| Material provided |

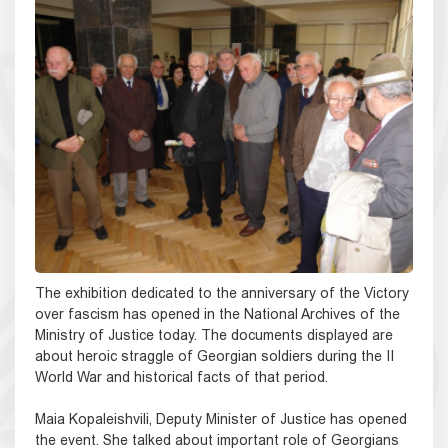
The exhibition dedicated to the anniversary of the Victory
over fascism has opened in the National Archives of the
Ministry of Justice today. The documents displayed are
about heroic straggle of Georgian soldiers during the II
World War and historical facts of that period.
Maia Kopaleishvili, Deputy Minister of Justice has opened
the event. She talked about important role of Georgians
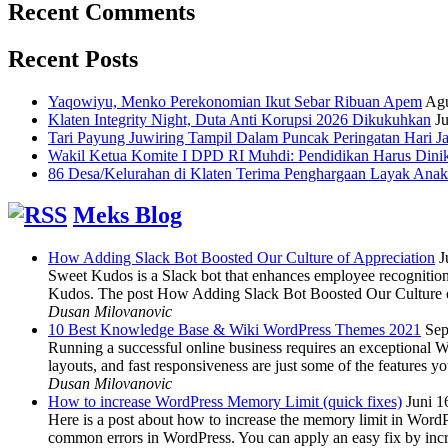
Recent Comments
Recent Posts
Yaqowiyu, Menko Perekonomian Ikut Sebar Ribuan Apem
Agu
Klaten Integrity Night, Duta Anti Korupsi 2026 Dikukuhkan
Ju
Tari Payung Juwiring Tampil Dalam Puncak Peringatan Hari J
Wakil Ketua Komite I DPD RI Muhdi: Pendidikan Harus Dini
86 Desa/Kelurahan di Klaten Terima Penghargaan Layak Anak
Meks Blog
How Adding Slack Bot Boosted Our Culture of Appreciation
J
Sweet Kudos is a Slack bot that enhances employee recognition,
Kudos. The post How Adding Slack Bot Boosted Our Culture of
Dusan Milovanovic
10 Best Knowledge Base & Wiki WordPress Themes 2021
Sep
Running a successful online business requires an exceptional 
layouts, and fast responsiveness are just some of the features
Dusan Milovanovic
How to increase WordPress Memory Limit (quick fixes)
Juni 1
Here is a post about how to increase the memory limit in Word
common errors in WordPress. You can apply an easy fix by inc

| Work required |
Which lines of the data include "Adding"? Copy each of them.

| Response to this task |
How Adding Slack Bot Boosted Our Culture of Appreciation
Kudos. The post How Adding Slack Bot Boosted Our Culture of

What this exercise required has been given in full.